(Extracted page text data)
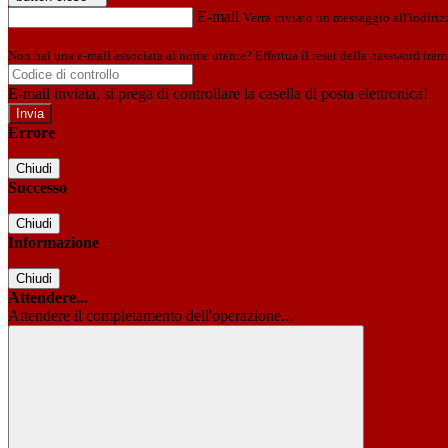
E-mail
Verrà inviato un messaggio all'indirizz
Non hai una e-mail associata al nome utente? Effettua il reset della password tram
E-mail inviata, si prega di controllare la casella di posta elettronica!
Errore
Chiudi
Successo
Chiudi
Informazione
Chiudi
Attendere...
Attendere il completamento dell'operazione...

==

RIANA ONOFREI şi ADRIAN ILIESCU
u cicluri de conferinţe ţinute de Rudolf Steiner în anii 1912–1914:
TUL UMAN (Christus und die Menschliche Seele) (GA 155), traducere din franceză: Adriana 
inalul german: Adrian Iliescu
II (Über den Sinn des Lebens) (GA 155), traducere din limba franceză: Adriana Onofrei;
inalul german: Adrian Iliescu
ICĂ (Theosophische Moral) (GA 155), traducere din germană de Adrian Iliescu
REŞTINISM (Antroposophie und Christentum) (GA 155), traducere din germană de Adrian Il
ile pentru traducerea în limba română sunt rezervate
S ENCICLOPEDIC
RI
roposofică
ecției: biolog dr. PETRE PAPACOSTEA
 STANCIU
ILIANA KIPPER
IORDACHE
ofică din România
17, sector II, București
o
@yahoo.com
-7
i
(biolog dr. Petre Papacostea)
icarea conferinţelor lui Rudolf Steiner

Exercise:
In your answer, include only the lines above starting at the line that holds "Informazione" and ending at the line that holds "Attendere il completamento dell'operazione...", copied exactly.

Exercise answer:
Informazione
Chiudi
Attendere...
Attendere il completamento dell'operazione...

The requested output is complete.